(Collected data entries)
↓

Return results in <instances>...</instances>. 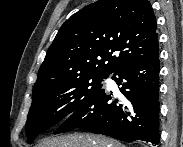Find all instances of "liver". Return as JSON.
Instances as JSON below:
<instances>
[{
    "mask_svg": "<svg viewBox=\"0 0 183 147\" xmlns=\"http://www.w3.org/2000/svg\"><path fill=\"white\" fill-rule=\"evenodd\" d=\"M36 147H124L119 142L103 136L70 134L57 138L44 139Z\"/></svg>",
    "mask_w": 183,
    "mask_h": 147,
    "instance_id": "1",
    "label": "liver"
}]
</instances>
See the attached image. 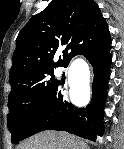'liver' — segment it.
I'll return each instance as SVG.
<instances>
[{
	"instance_id": "obj_1",
	"label": "liver",
	"mask_w": 124,
	"mask_h": 149,
	"mask_svg": "<svg viewBox=\"0 0 124 149\" xmlns=\"http://www.w3.org/2000/svg\"><path fill=\"white\" fill-rule=\"evenodd\" d=\"M87 145L68 133L42 132L26 140L19 149H87Z\"/></svg>"
}]
</instances>
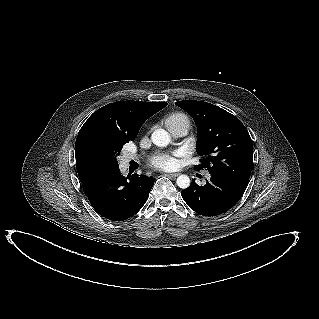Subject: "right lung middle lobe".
Instances as JSON below:
<instances>
[{
    "label": "right lung middle lobe",
    "mask_w": 319,
    "mask_h": 319,
    "mask_svg": "<svg viewBox=\"0 0 319 319\" xmlns=\"http://www.w3.org/2000/svg\"><path fill=\"white\" fill-rule=\"evenodd\" d=\"M124 144L111 143L104 140L94 139L87 144L88 152L94 157L103 160L106 164L114 170L118 168V161L116 157L120 154Z\"/></svg>",
    "instance_id": "right-lung-middle-lobe-1"
}]
</instances>
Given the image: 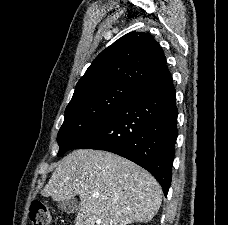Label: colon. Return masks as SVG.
<instances>
[{
    "mask_svg": "<svg viewBox=\"0 0 228 225\" xmlns=\"http://www.w3.org/2000/svg\"><path fill=\"white\" fill-rule=\"evenodd\" d=\"M30 220L32 225H52V213L42 201L35 200L30 206Z\"/></svg>",
    "mask_w": 228,
    "mask_h": 225,
    "instance_id": "obj_1",
    "label": "colon"
}]
</instances>
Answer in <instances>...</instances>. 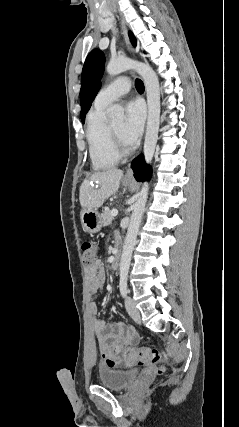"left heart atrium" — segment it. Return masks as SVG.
Here are the masks:
<instances>
[{
	"instance_id": "39dd6f15",
	"label": "left heart atrium",
	"mask_w": 239,
	"mask_h": 427,
	"mask_svg": "<svg viewBox=\"0 0 239 427\" xmlns=\"http://www.w3.org/2000/svg\"><path fill=\"white\" fill-rule=\"evenodd\" d=\"M145 111L140 101L134 100L126 105V118L122 127V139L128 145H134L142 131Z\"/></svg>"
}]
</instances>
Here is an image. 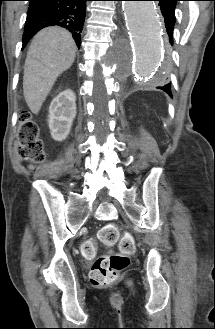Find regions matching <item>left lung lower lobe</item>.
<instances>
[{
    "label": "left lung lower lobe",
    "mask_w": 215,
    "mask_h": 329,
    "mask_svg": "<svg viewBox=\"0 0 215 329\" xmlns=\"http://www.w3.org/2000/svg\"><path fill=\"white\" fill-rule=\"evenodd\" d=\"M159 2V6L161 9V13L164 17V21H165V27H166V31L168 34V38H169V43L172 46L173 45V30H174V25H175V6H176V2L180 1V0H156ZM160 90H163L164 92H166L169 96H172L171 93V84L167 83L165 85H161L159 87H157Z\"/></svg>",
    "instance_id": "1"
}]
</instances>
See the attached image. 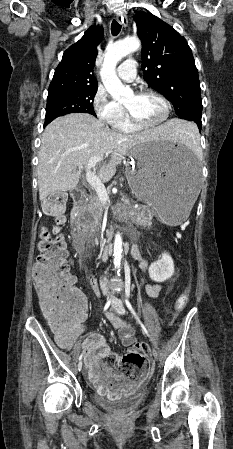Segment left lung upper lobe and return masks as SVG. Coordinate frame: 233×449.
<instances>
[{
  "label": "left lung upper lobe",
  "mask_w": 233,
  "mask_h": 449,
  "mask_svg": "<svg viewBox=\"0 0 233 449\" xmlns=\"http://www.w3.org/2000/svg\"><path fill=\"white\" fill-rule=\"evenodd\" d=\"M134 20L142 41L144 80L172 102L180 118L201 128L200 82L188 43L150 12H138Z\"/></svg>",
  "instance_id": "5c2ea615"
}]
</instances>
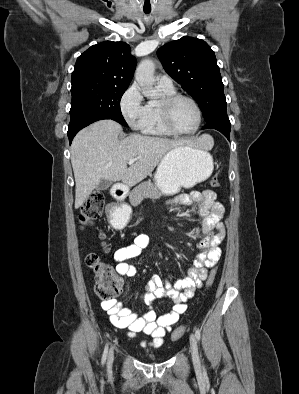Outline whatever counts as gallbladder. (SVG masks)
I'll list each match as a JSON object with an SVG mask.
<instances>
[{"instance_id": "bac80fb5", "label": "gallbladder", "mask_w": 299, "mask_h": 394, "mask_svg": "<svg viewBox=\"0 0 299 394\" xmlns=\"http://www.w3.org/2000/svg\"><path fill=\"white\" fill-rule=\"evenodd\" d=\"M111 185V181L107 180V179H102L99 183V185L96 187L97 191H102V190H106L110 187Z\"/></svg>"}]
</instances>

↑

Repeat exactly the lines above, starting at the one that contains "Outline whatever counts" and stopping at the last line of the entries, and leave out the pictures.

RESULT BELOW -
Outline whatever counts as gallbladder. (SVG masks)
I'll list each match as a JSON object with an SVG mask.
<instances>
[{"instance_id": "bac80fb5", "label": "gallbladder", "mask_w": 299, "mask_h": 394, "mask_svg": "<svg viewBox=\"0 0 299 394\" xmlns=\"http://www.w3.org/2000/svg\"><path fill=\"white\" fill-rule=\"evenodd\" d=\"M111 185V181L107 180V179H102L99 183V185L96 187L97 191H102V190H106L110 187Z\"/></svg>"}]
</instances>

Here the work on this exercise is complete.